Siegen. Junger Mann beobachtet, wie drei Männer einen vierten verprügeln und geht dazwischen. Mutmaßliche Messerstecher stehen jetzt vor dem Landgericht.

Gegen zwei mutmaßliche Messerstecher wird seit gestern vor dem Siegener Landgericht verhandelt: Sie sollen einen Zeugen, der ihrem Opfer zu Hilfe geeilt war, verletzt haben. Der junge Afghane verfolgte die Täter trotzdem weiter.

Der Zeuge zieht den Zorn der Aggressoren auf sich

Später Nachmittag des 22. Januars 2019. Der junge Mann afghanischer Abstammung sieht am Busbereitstellungsplatz an der Unterführung, wie drei Männer einen vierten bedrohen und schlagen. Der heute 18-jährige Betonarbeiter mischt sich ein, zieht den Zorn des Trios auf sich, wird geschlagen, bekommt einen Messerstich in den Rücken. Gut einen Zentimeter dringt die Klinge ein, dann macht sich das Trio davon, durch die Unterführung, Richtung ZOB.

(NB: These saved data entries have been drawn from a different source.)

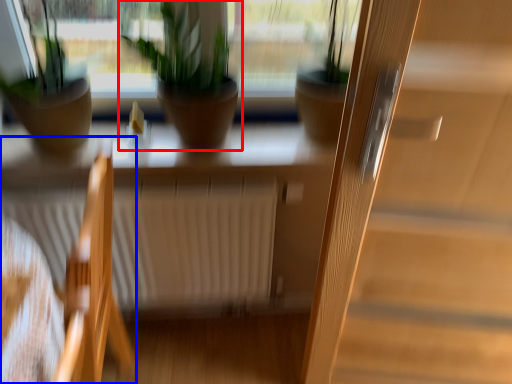 Question: Which of the following is the farthest to the observer, houseplant (highlighted by a red box) or chair (highlighted by a blue box)?

Choices:
 (A) houseplant
 (B) chair

Answer: (A) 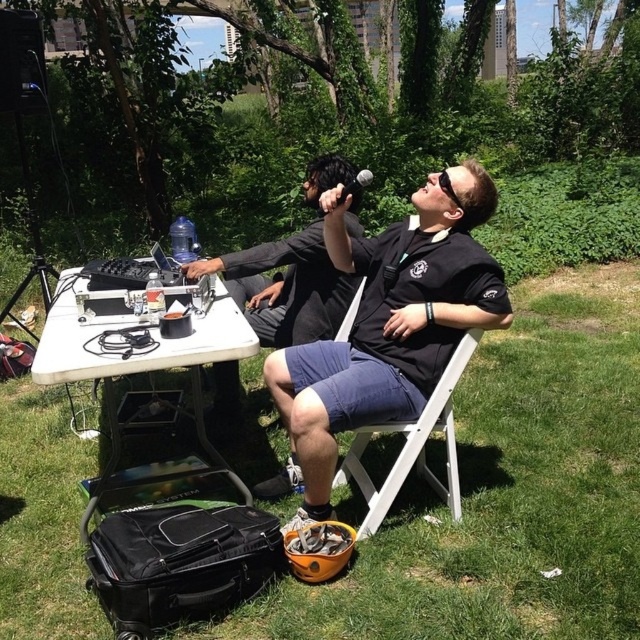 Question: Which point is closer to the camera?

Choices:
 (A) black rubber goggles at upper center
 (B) black matte microphone at upper center
 (C) black matte shirt at center

Answer: (C)

Question: Among these objects, which one is farthest from the camera?

Choices:
 (A) white plastic table at center
 (B) black matte shirt at center

Answer: (B)

Question: Does black matte microphone at upper center lie in front of black rubber goggles at upper center?

Choices:
 (A) no
 (B) yes

Answer: (B)

Question: Which point is closer to the camera?

Choices:
 (A) (346, 188)
 (B) (442, 189)

Answer: (B)

Question: Can you confirm if black matte microphone at upper center is positioned to the right of black rubber goggles at upper center?

Choices:
 (A) yes
 (B) no

Answer: (B)

Question: Does white plastic table at center have a smaller size compared to black rubber goggles at upper center?

Choices:
 (A) no
 (B) yes

Answer: (A) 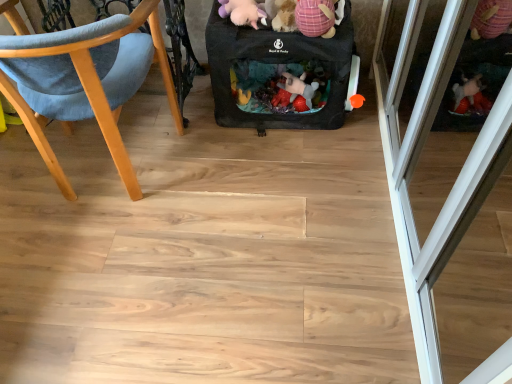 Image resolution: width=512 pixels, height=384 pixels. What are the coordinates of `spots to the right of wooden chair at left` in the screenshot? It's located at (236, 182). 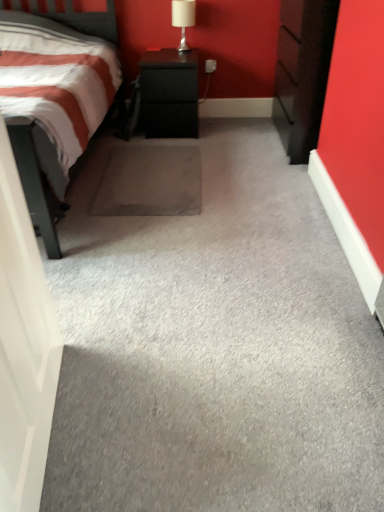 Find the location of `unoccupied region to the right of black textured cabinet at center`. unoccupied region to the right of black textured cabinet at center is located at coordinates (223, 128). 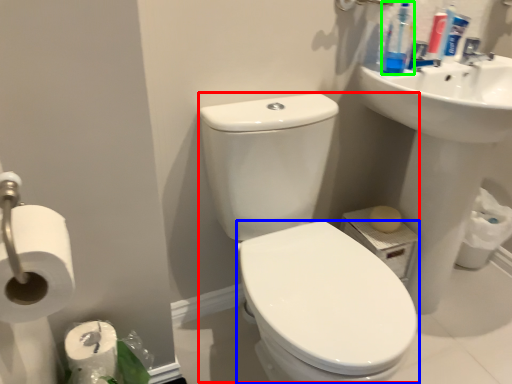 Question: Which object is positioned farthest from sink (highlighted by a red box)? Select from bidet (highlighted by a blue box) and cleaning product (highlighted by a green box).

Choices:
 (A) bidet
 (B) cleaning product

Answer: (B) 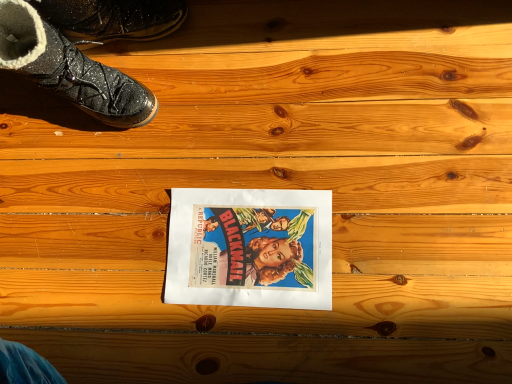 What are the coordinates of `vacant area that is in front of sparkly black boot at upper left, which is the 1th footwear from top to bottom` in the screenshot? It's located at (170, 100). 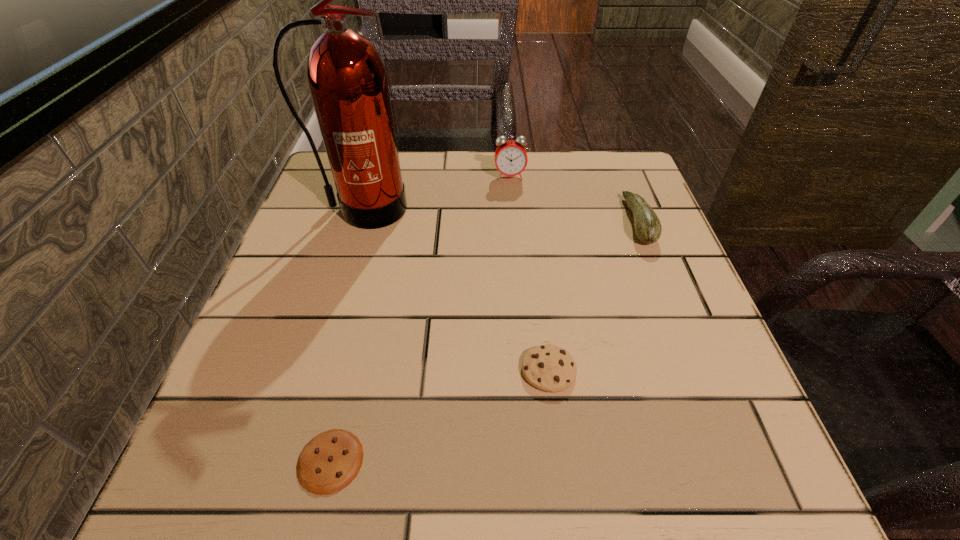 The height and width of the screenshot is (540, 960). Find the location of `fire extinguisher`. fire extinguisher is located at coordinates (347, 79).

Find the location of a particular element. The width and height of the screenshot is (960, 540). the farthest object is located at coordinates (511, 159).

What are the coordinates of `alarm clock` in the screenshot? It's located at (511, 159).

The height and width of the screenshot is (540, 960). Identify the location of the third shortest object. (648, 228).

Locate an element on the screen. This screenshot has width=960, height=540. zucchini is located at coordinates (648, 228).

At what (x,y) coordinates should I click in order to perform the action: click on the right cookie. Please return your answer as a coordinate pair (x, y). Looking at the image, I should click on (550, 368).

Identify the location of the second nearest object. (550, 368).

I want to click on the shorter cookie, so click(x=329, y=462).

In order to click on the nearest object in this screenshot , I will do `click(329, 462)`.

Where is `vacant area situated on the front-facing side of the tallest object`? vacant area situated on the front-facing side of the tallest object is located at coordinates (351, 246). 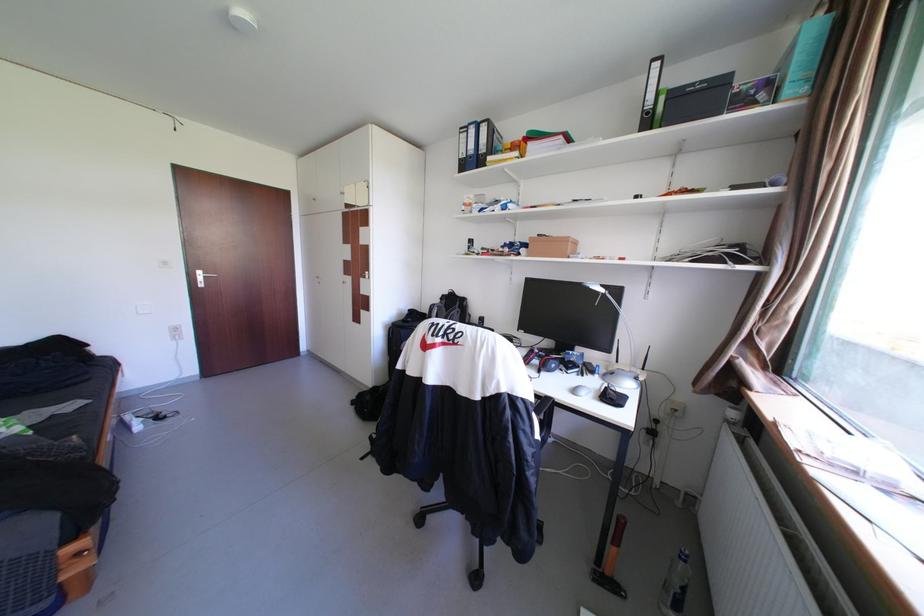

Hintergrund: Streit in der Siegener Drogenszene

Der junge Afghane ist derzeit einziger Zeuge für die Staatsanwaltschaft. Seine Aussage hat einen Schwachpunkt: Den Angeklagten, der in beiden Fällen zugestochen haben soll, will er noch nach der Verhaftung in einer Disco gesehen haben. Dennoch dürfte seine detailreiche Aussage Gewicht haben.

Hintergrund der beiden hier verhandelten Taten ist offenbar eine größere Auseinandersetzung in der Siegener Drogenszene. Er habe dem Angeklagten B. einmal „Stoff“ abgejagt, „aber dafür sticht man doch niemanden ab“, soll der Geschädigte der zweiten Tat (vom 26. Januar) gesagt haben.

Der Zeuge folgt ihnen trotz der Verletzung, mit der er später einige Tage ins Krankenhaus muss und findet die Gesuchten von dort aus auf der anderen Seite wieder, wie sie gerade im Sieg Carré verschwinden. Er folgt ihnen weiter, wird mit Fäusten und einem Stuhl geschlagen.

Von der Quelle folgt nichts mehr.